House Members Say Senate’s Pro-Abortion Health Care Bill Won’t Get Support

National   |   Steven Ertelt   |   Jan 19, 2010   |   9:00AM   |   WASHINGTON, DC

House Members Say Senate’s Pro-Abortion Health Care Bill Won’t Get Support

by Steven Ertelt
LifeNews.com Editor
January 19
, 2010

Washington, DC (LifeNews.com) — If Scott Brown wins the special Senate election in Massachusetts today, the Senate likely no longer has 60 votes to stop the filibuster against the pro-abortion health care bill. One backup plan for Obama and Democrats is to have the House approve the Senate bill, but House members say that’s unlikely.

House Speaker Nancy Pelosi promises a government-run health care bill will receive approval.

“Certainly the dynamic will change depending on what happens in Massachusetts,” Pelosi told reporters yesterday. “Just the question of how we would proceed. But it doesn’t mean we won’t have a health care bill.”

“Let’s remove all doubt,” she added. “We will have health care one way or another.”

But Rep. Bart Stupak, the Michigan Democrat who added an amendment to the House bill to stop abortion funding and who leads a group of 10-12 Democrats who say they will switch from yes to no if the final version funds abortions, says the Senate bill is a nonstarter.

“House members will not vote for the Senate bill. There’s no interest in that," he told the New York Times. “Why would any House member vote for the Senate bill, which is loaded with special-interest provisions for certain states? That’s not health care.”

Meanwhile, on today’s “Morning Joe" program on MSNBC, pro-abortion Democratic Rep. Anthony Weiner of New York said he and other Democrats would have a “difficult time” voting for what he sees as an inferior Senate bill.

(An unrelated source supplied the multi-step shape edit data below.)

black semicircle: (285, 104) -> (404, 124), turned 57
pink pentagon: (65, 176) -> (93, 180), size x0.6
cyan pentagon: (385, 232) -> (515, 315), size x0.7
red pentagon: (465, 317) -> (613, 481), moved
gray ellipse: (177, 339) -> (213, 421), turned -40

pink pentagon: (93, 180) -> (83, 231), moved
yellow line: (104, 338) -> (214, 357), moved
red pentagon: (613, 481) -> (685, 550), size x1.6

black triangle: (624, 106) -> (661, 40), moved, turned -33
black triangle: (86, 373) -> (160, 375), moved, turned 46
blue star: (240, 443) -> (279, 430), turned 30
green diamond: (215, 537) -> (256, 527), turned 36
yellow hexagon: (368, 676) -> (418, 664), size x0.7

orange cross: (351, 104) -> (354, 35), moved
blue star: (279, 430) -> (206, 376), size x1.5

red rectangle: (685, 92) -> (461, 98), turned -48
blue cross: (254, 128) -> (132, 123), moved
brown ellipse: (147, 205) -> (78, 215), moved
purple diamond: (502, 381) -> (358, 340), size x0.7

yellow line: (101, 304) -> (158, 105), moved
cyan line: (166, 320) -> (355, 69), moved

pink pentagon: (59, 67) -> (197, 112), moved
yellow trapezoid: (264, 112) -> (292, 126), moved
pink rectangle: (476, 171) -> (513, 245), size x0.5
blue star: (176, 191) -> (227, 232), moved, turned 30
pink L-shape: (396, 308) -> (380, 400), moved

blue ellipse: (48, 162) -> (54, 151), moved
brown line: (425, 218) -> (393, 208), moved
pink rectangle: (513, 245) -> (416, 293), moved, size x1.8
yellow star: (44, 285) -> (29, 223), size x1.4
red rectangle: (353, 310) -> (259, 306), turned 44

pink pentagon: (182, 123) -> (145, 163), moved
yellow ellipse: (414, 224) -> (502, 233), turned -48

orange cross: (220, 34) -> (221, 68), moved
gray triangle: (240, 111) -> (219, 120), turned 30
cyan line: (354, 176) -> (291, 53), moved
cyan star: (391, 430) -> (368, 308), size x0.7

“I think you can make a pretty good argument that health care might be dead,” Weiner said if Brown wins.

He said “it’s going to be very hard” to ask liberal members of the House to vote for the Senate bill.

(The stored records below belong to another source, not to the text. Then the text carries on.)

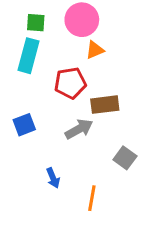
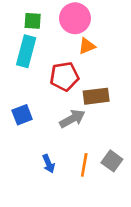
gray square: (125, 158) -> (112, 161), moved
orange line: (92, 198) -> (84, 165), moved

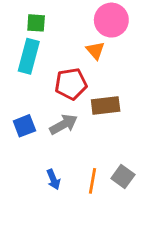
pink circle: (75, 18) -> (111, 20), moved
orange triangle: (87, 46) -> (95, 50), turned -48
gray arrow: (72, 119) -> (64, 124), moved

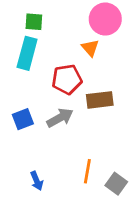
gray square: (123, 177) -> (116, 184), moved
blue arrow: (53, 179) -> (37, 181), moved

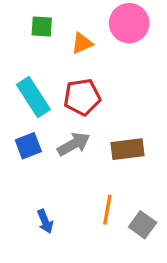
orange triangle: (90, 48) -> (82, 43), moved, turned 48
cyan rectangle: (27, 53) -> (33, 97), moved, turned -48
brown rectangle: (100, 100) -> (127, 149), moved

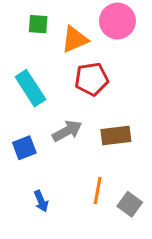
orange triangle: (82, 43) -> (75, 39), size x1.4
red pentagon: (82, 97) -> (92, 79), moved
blue square: (28, 146) -> (24, 148), moved

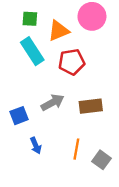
cyan rectangle: (30, 88) -> (32, 51), moved
blue arrow: (41, 201) -> (36, 146), moved

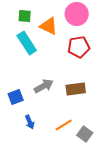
orange triangle: (58, 31) -> (49, 26), turned 48
red pentagon: (72, 62) -> (79, 47), moved
orange line: (76, 149) -> (64, 125), turned 48

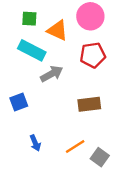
cyan rectangle: (27, 43) -> (32, 50), turned -30
gray arrow: (44, 86) -> (52, 74), moved
blue square: (16, 97) -> (19, 102), moved

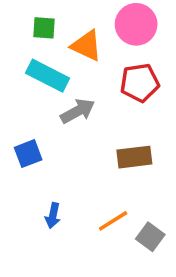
blue arrow: (35, 143) -> (53, 216), turned 35

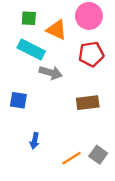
gray arrow: (78, 111) -> (51, 73), turned 45
blue square: (28, 154) -> (18, 100), turned 30
orange line: (113, 221) -> (72, 158), moved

Conservative writer Ed Morrissey responded to Weiner’s comments.

"His ‘difficulties’ stem from the stripping of the Trojan-horse public option in the Senate and the Cadillac tax that penalizes union benefits along with so-called ‘fat-cat’ packages," he writes. "He, along with his progressive allies, want significant changes in the ObamaCare bill that they’re no longer likely to see, or to call a halt to the whole enterprise."

"Of course, other Democrats are likely to take other lessons from the debacle in Massachusetts," Morrissey added — saying enthusiasm for passing any health care bill might wane in response to a defeat in Massachusetts.